A sostenere questa idea è il ricercatore Tudor Oprea insieme ai suoi colleghi dell’Università del Nuovo Messico in uno studio pubblicato su Nature Biotechnology. Secondo gli scienziati, infatti, soprattutto in seguito alla diffusione del nuovo coronavirus, un enorme numero di studi appare su tantissime riviste. Molto spesso, però questi studi non vengono revisionati perché proprio il processo di “revisione tra pari” ha iniziato ad ingolfarsi. Fondamentalmente, il numero dei ricercatori non è sufficiente per poter sottoporre a revisione gli studi dei colleghi. Dunque, ha avuto inizio una pubblicazione di una enorme quantità di studi in stato “pre-print”, cioè non revisionati da altri ricercatori.

L’AI: una soluzione da considerare per la revisione degli studi

Per tale ragione, Oprea e colleghi hanno ipotizzato che l’intelligenza artificiale (AI) possa rappresentare la soluzione a questo problema. Ad oggi non esistono ancora strumenti “ufficiali” basati sull’AI che possano fungere da revisori. Secondo gli scienziati del Nuovo Messico ciò è una mancanza legata solo ad una questione di finanziamenti. Secondo Oprea, infatti, siamo molto vicini allo sviluppo di sistemi automatizzati che possano cercare discrepanze tra centinai di migliaia di studi per favorire il processo di revisione.

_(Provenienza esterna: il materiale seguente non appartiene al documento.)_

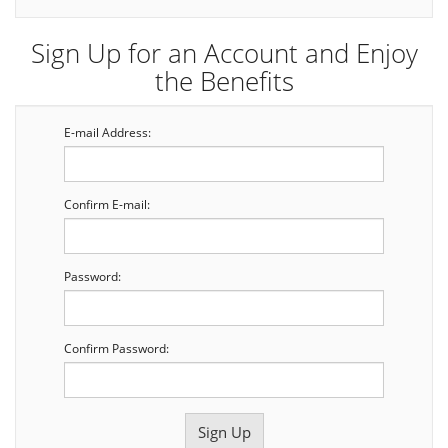
Sign Up for an Account and Enjoy
the Benefits
E-mail Address:
Confirm E-mail:
Password:
Confirm Password: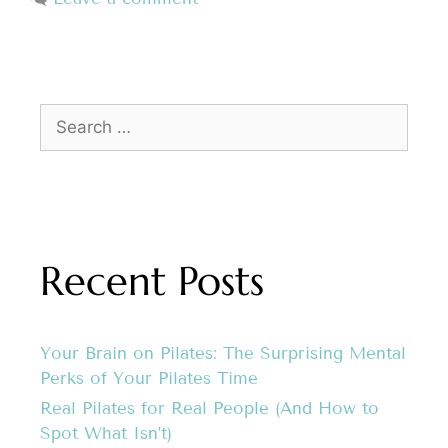
Recent Posts
Your Brain on Pilates: The Surprising Mental
Perks of Your Pilates Time
Real Pilates for Real People (And How to
Spot What Isn’t)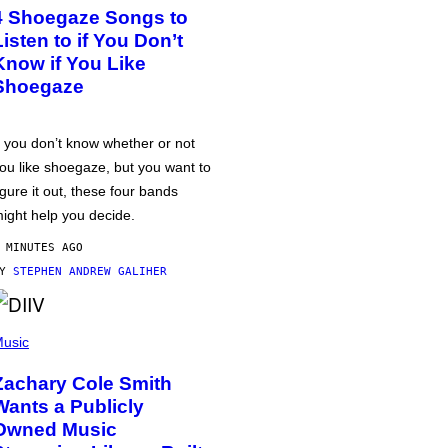
4 Shoegaze Songs to
Listen to if You Don’t
Know if You Like
Shoegaze
f you don’t know whether or not
ou like shoegaze, but you want to
igure it out, these four bands
ight help you decide.
 MINUTES AGO
BY
STEPHEN ANDREW GALIHER
usic
Zachary Cole Smith
Wants a Publicly
Owned Music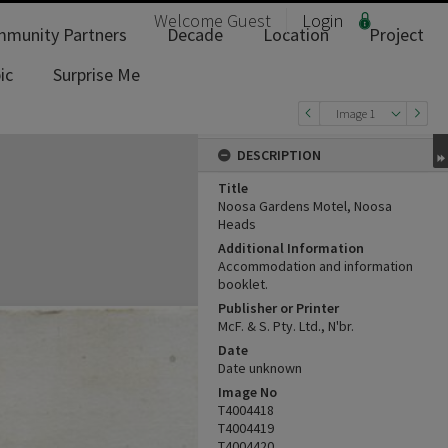
Welcome
Guest
Login
munity Partners
Decade
Location
Project
ic
Surprise Me
Image 1
DESCRIPTION
Title
Noosa Gardens Motel, Noosa
Heads
Additional Information
Accommodation and information
booklet.
Publisher or Printer
McF. & S. Pty. Ltd., N'br.
Date
Date unknown
Image No
T4004418
T4004419
T4004420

Inoltre, si registrano notevoli progressi nel campo del text mining. Infatti, oggi i computer più potenti possono passare in rassegna milioni di pagine di testo per cercare schemi specifici. Una capacità questa dimostratasi già estremamente utile. Oprea, inoltre, ci tiene a precisare che non sostiene che da sola una macchina possa effettuare una revisiona tra pari. Egli suggerisce che il processo stesso di revisione potrebbe essere più semplice se si utilizzassero algoritmi di AI in grado di elaborare la grossa mole di dati.